Breach is just the beginning. The injured person must also prove that the phone distraction caused the accident. If the collision would have happened anyway because the sidewalk was icy, or because the injured person suddenly stepped backward without looking, then the texter may not be liable. But if the only reason the two people collided was that the texter never saw the other person coming, then causation is clear. The law calls this “cause in fact,” which simply means “but for” the distraction, the accident would not have occurred. Proximate cause is also required, meaning the harm was a foreseeable result of the distraction. Bumping into someone while texting and causing a broken bone is entirely foreseeable. Courts have no trouble with that.

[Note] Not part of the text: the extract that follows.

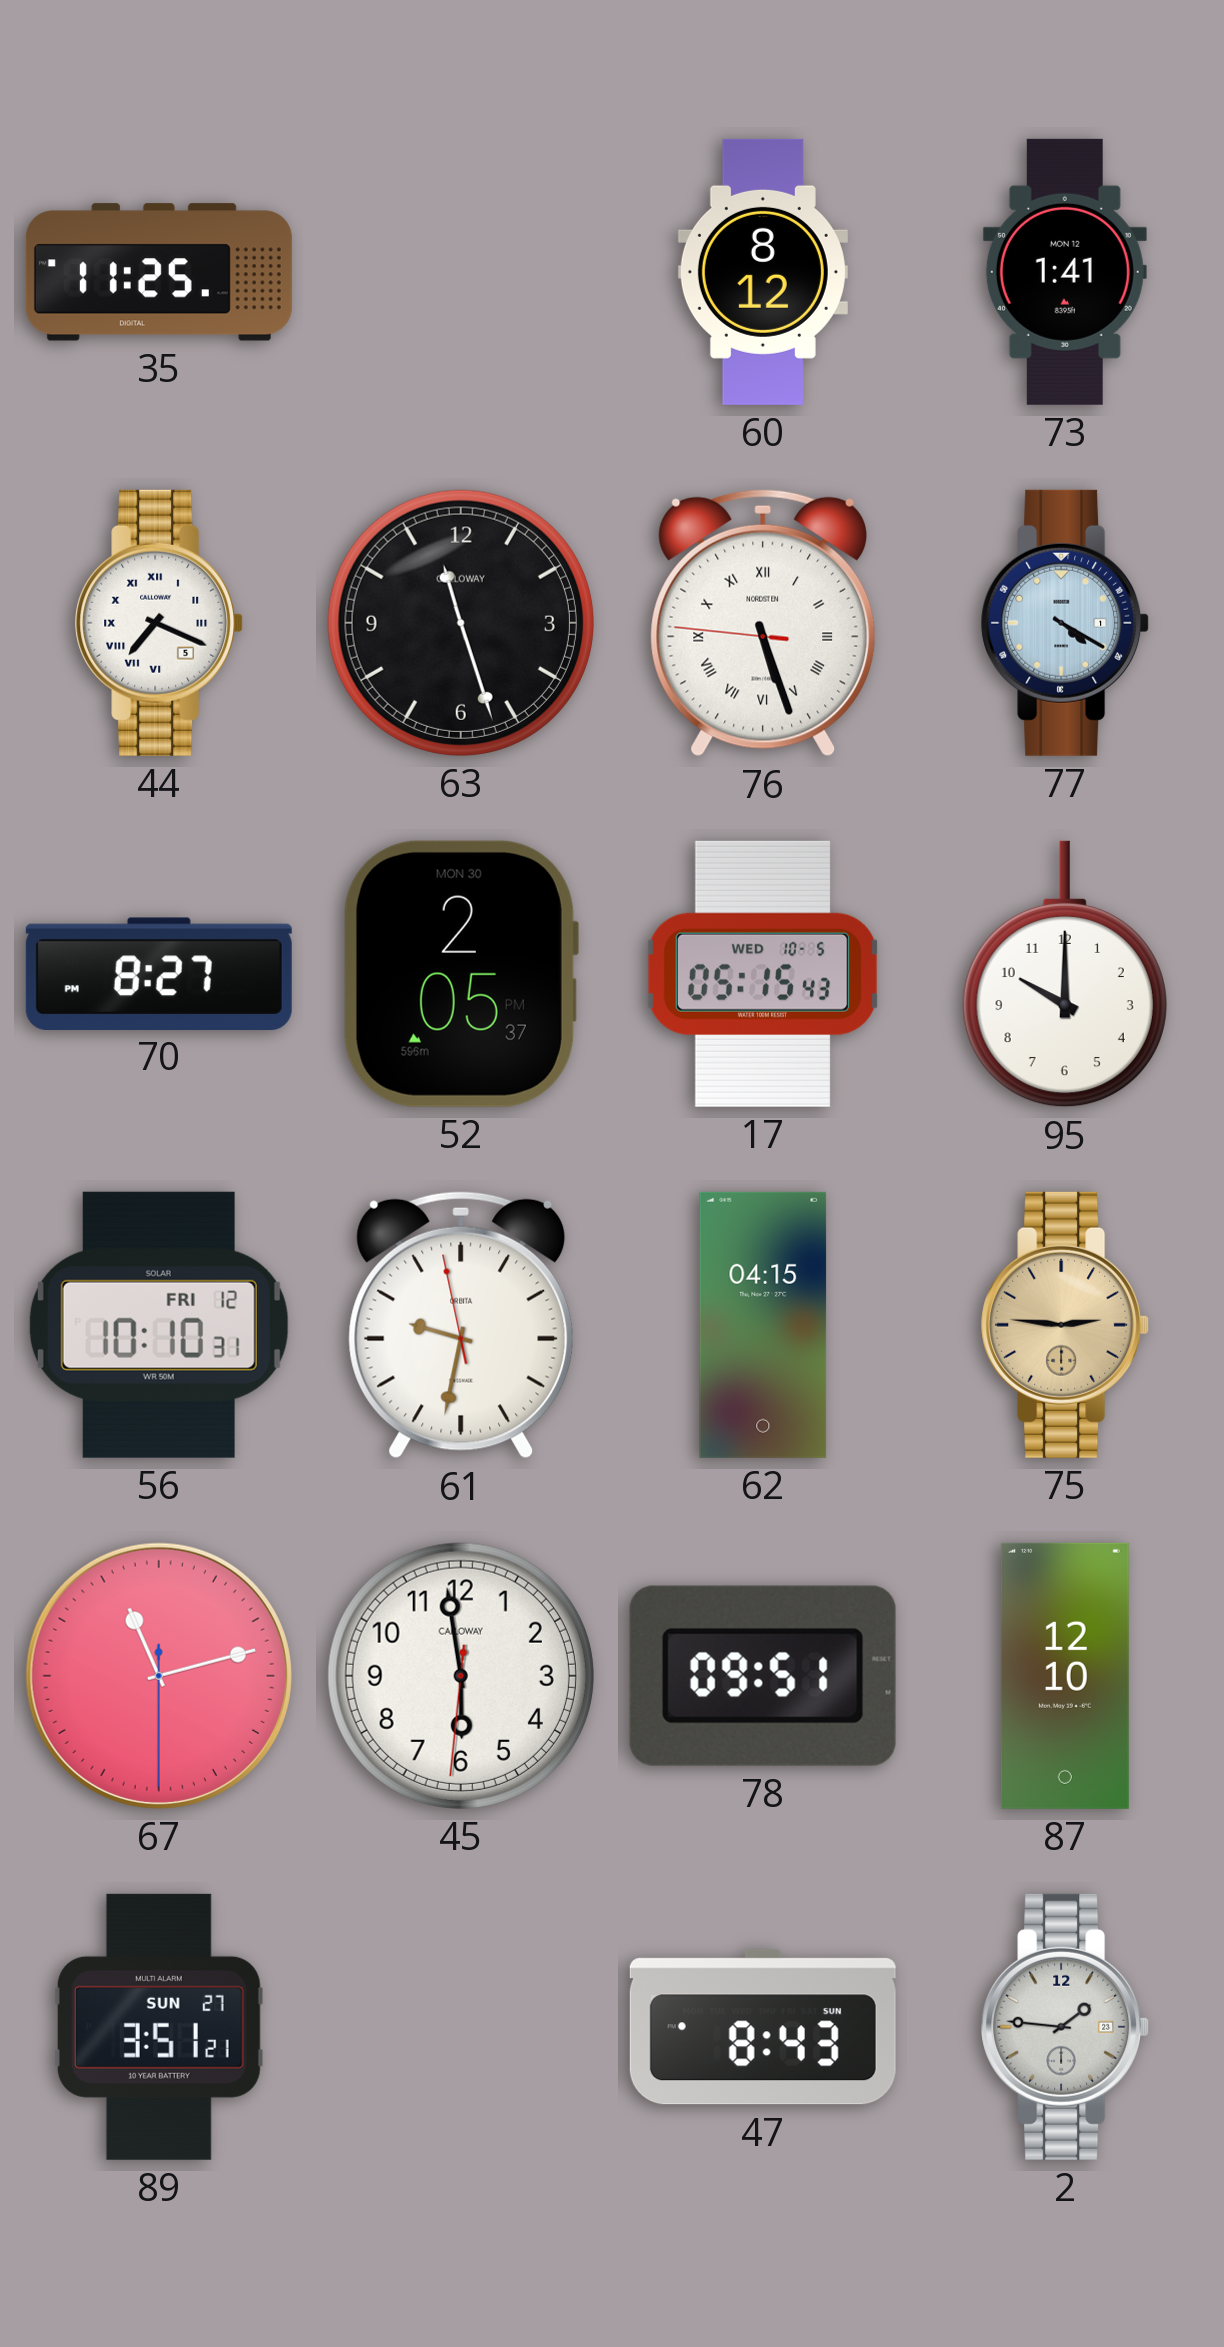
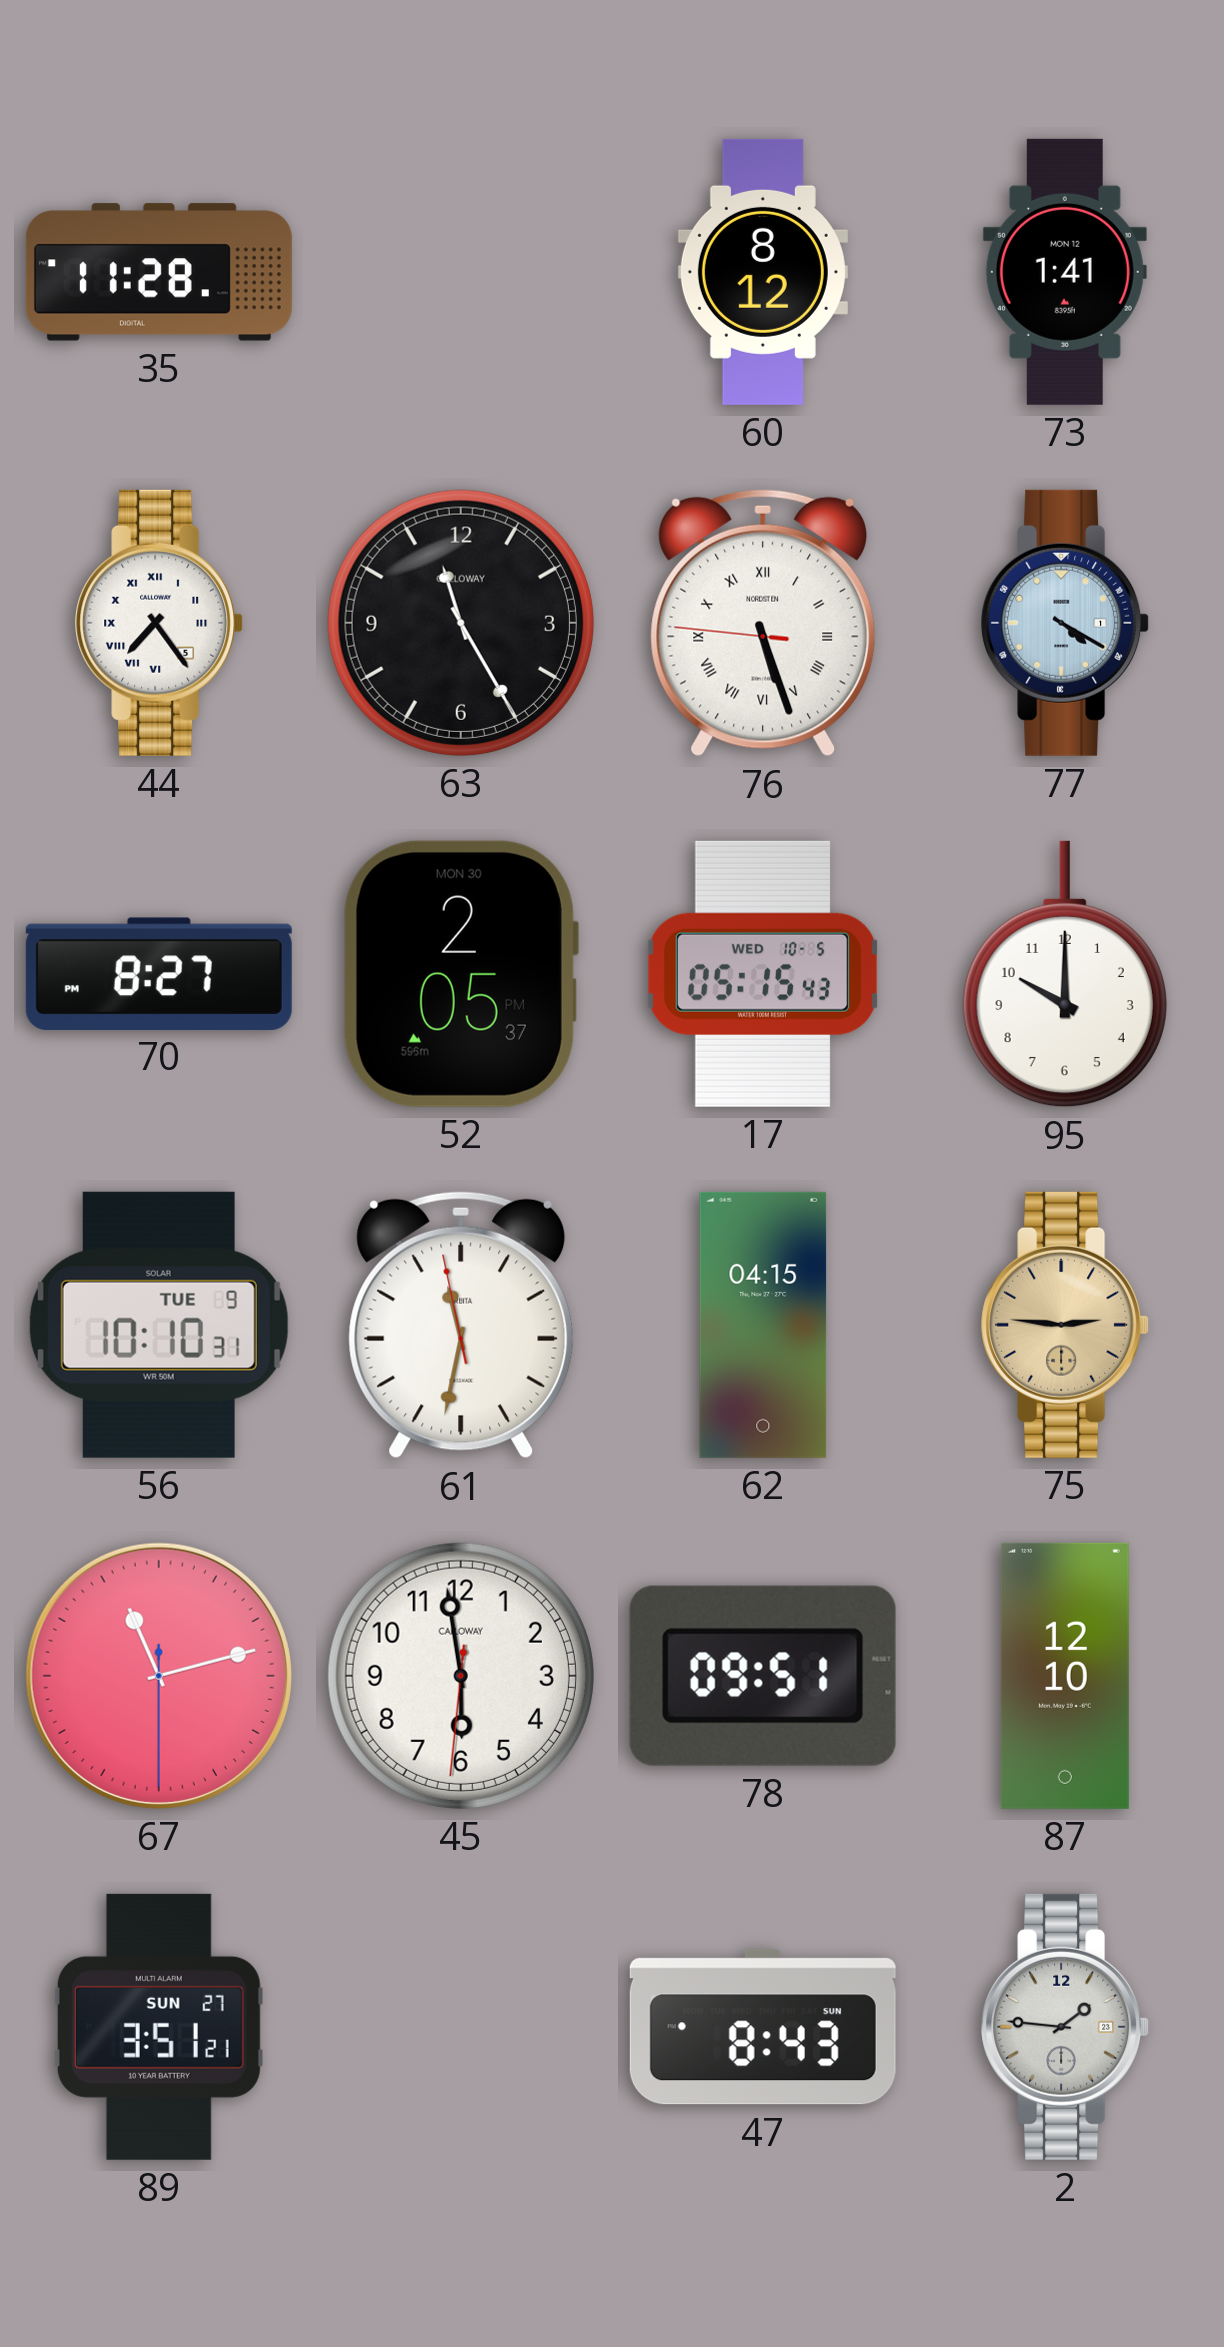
35: 11:25 -> 11:28
44: 7:19 -> 7:24
63: 11:27 -> 11:25
56 date: FRI 12 -> TUE 9
61: 9:31 -> 11:31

Damages are the final piece. The injured person must show they actually suffered harm. Medical expenses from an emergency room visit, surgery, or physical therapy all count. Lost income if the injury prevented them from working also counts. Pain and suffering is real but harder to measure. If the fall was bad enough to cause a hip fracture, the pain alone will justify a significant claim. Insurance companies and juries routinely award tens of thousands of dollars for such injuries.
One complication that often comes up is the injured person’s own behavior. What if the elderly person was also distracted or walking too fast? Many states use a rule called comparative negligence. If a jury finds that the injured person was 20 percent at fault for the accident, the distracted pedestrian is only responsible for the remaining 80 percent of the damages. But a small share of fault on the victim does not erase the liability of the texter. It just reduces the payout.
Another point to consider is whether the distracted pedestrian had a special relationship with the person they hit. Generally not; pedestrians encounter strangers. But that does not weaken the duty. Every person owes a duty of reasonable care to every other person they could foreseeably harm. Phones do not grant immunity. Walking while texting is a choice, and choices have consequences.
The law also looks at whether the behavior was merely careless or something worse. A quick glance at a phone is different from reading a long email while crossing a street. But courts do not require egregious behavior to find negligence. Ordinary carelessness is enough. If a person could have avoided the accident by paying the same level of attention that most people would pay, then their failure to do so is negligence.
In real lawsuits, the distracted pedestrian might argue that the injured person had a duty to watch out for themselves. While it is true that individuals have some responsibility for their own safety, that does not remove the texter’s duty. Both parties can be at fault. The law does not let one careless person off the hook simply because the other person could have been more careful too.
You might wonder whether this applies only to sidewalks. No. The same principles apply anywhere people gather: grocery store aisles, museum hallways, subway platforms, or park paths. Any time your phone distracts you from the physical world, you increase the risk of hurting someone. If that risk becomes real, you can be sued.
The bottom line is straightforward. When you walk, you owe a duty to those around you. Choosing to text instead of watch creates an unreasonable risk. If that risk causes an injury, you will likely be held liable. The phone in your hand does not erase responsibility. It creates it.